Prep Time25 minutes mins
Cook Time55 minutes mins
Total Time1 hour hr 20 minutes mins
Course: Appetizer, Breakfast, Brunch, Dessert, Snack
Cuisine: American
Keyword: Banana Bread, Fresh-Milled Flour, Gluten-Free, Quick Bread, Sweet Potato Banana Bread, Sweet Potato Bread
Servings: 16 slices
Flours
- 150 g Oat flour 1¼ cups
- 180 g Sorghum flour 1½ cups
Leavening & Spice
- 18 g Baking powder 1 Tbsp + 1 tsp
- 3 g Baking soda ½ tsp
- 6 g Salt 1 tsp
- 5 g Cinnamon 2 tsp
Wet Ingredients
- 150 g Mashed banana ≈ 3/4 cups
- 150 g Mashed sweet potato ≈ 3/4 cups
- 165 g Brown sugar, packed ¾ cup
- 75 g Avocado oil ⅓ cup
- 120 g Milk, dairy-free ½ cup
- 5 g Apple cider vinegar 1 tsp
- 2 Eggs ≈100 g
Freshly mill oat and sorghum into flours.
To flours, add baking powder, baking soda, salt, and cinnamon. Mix well.
In a separate large mixing bowl, puree banana, sweet potato, and combine wet ingredients until well incorporated.

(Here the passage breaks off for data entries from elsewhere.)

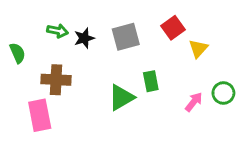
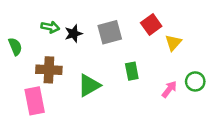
green triangle: (121, 97) -> (89, 85), moved

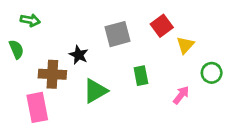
green arrow: (50, 27) -> (30, 20), moved
black star: (74, 34) -> (79, 55), moved, turned -30
green circle: (195, 81) -> (212, 73), moved

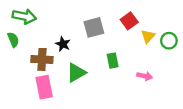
green arrow: (30, 20) -> (24, 16), size x1.5
green circle: (212, 73) -> (169, 41), moved
pink arrow: (181, 95) -> (145, 76), turned 64
pink rectangle: (37, 107) -> (44, 87), moved

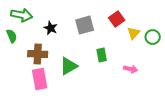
black star: (63, 44) -> (51, 28), moved

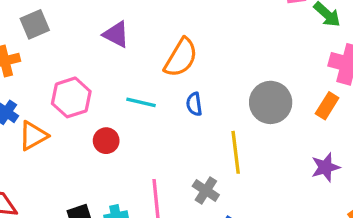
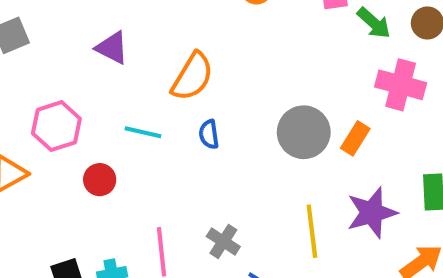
orange rectangle: (327, 106) -> (355, 138), moved
yellow line: (236, 152) -> (312, 231), moved
purple star: (325, 167) -> (372, 213), size x1.4

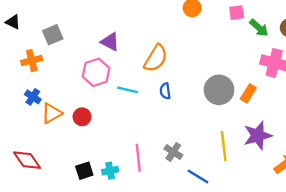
pink hexagon: (56, 126) -> (96, 72), moved
red circle: (100, 180) -> (82, 117), moved

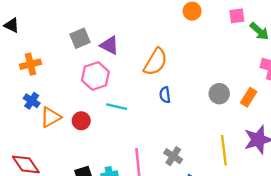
gray square: (53, 35) -> (80, 38), moved
cyan line: (128, 90) -> (117, 107), moved
gray circle: (219, 90) -> (219, 94), size x0.7

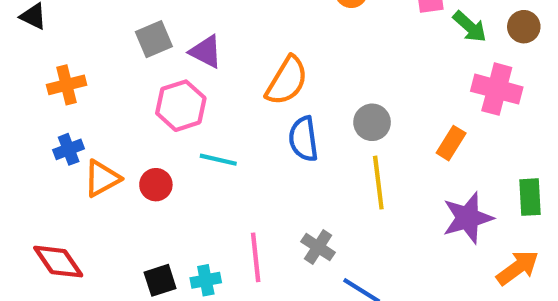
gray circle: (219, 94) -> (372, 122), moved
blue semicircle: (165, 95) -> (303, 139), size x1.5
blue cross: (32, 101) -> (69, 149), turned 35
yellow line: (224, 150) -> (378, 183), moved

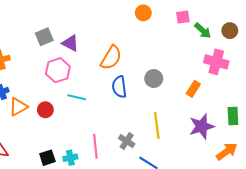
yellow line: (378, 183) -> (157, 125), moved

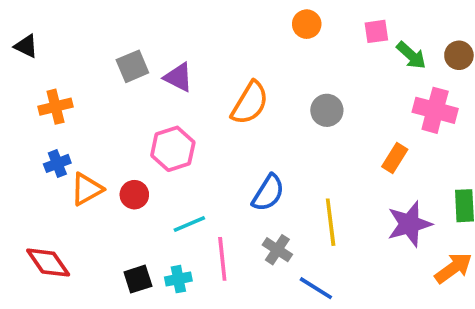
pink hexagon: (58, 70) -> (173, 149), moved
gray circle: (154, 79) -> (327, 110), moved
blue semicircle: (119, 87) -> (268, 193), moved, turned -140
cyan line: (77, 97) -> (189, 224), moved, turned -36

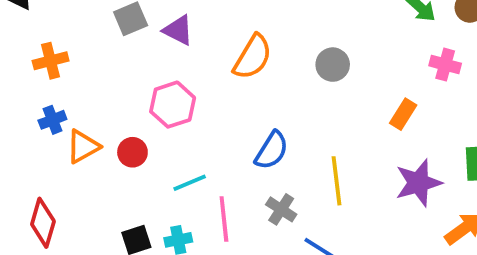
pink cross: (435, 110) -> (445, 65), size x0.7
red diamond: (48, 263) -> (43, 223), turned 51

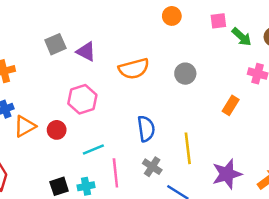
orange semicircle: (253, 57) -> (134, 69), turned 44
blue semicircle: (272, 150) -> (146, 129), turned -40
purple star: (418, 183) -> (227, 174), moved

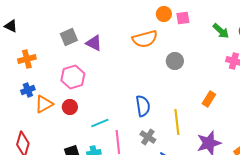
pink square: (218, 21) -> (183, 18), moved
orange semicircle: (134, 69) -> (145, 39), moved
pink hexagon: (82, 99) -> (73, 77), moved
orange rectangle: (231, 105) -> (209, 99), moved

While mixing, add dry ingredients to wet ingredients about 1/4-1/2 cup at a time, mixing well until batter is fully combined.
Pour batter into a greased 8X4 bread loaf pan.
Bake at 350 degrees for 55-60 minutes, or until internal temp reaches 200-205 degrees.
Allow to cool completely in pan on a wire rack before inverting and slicing to serve.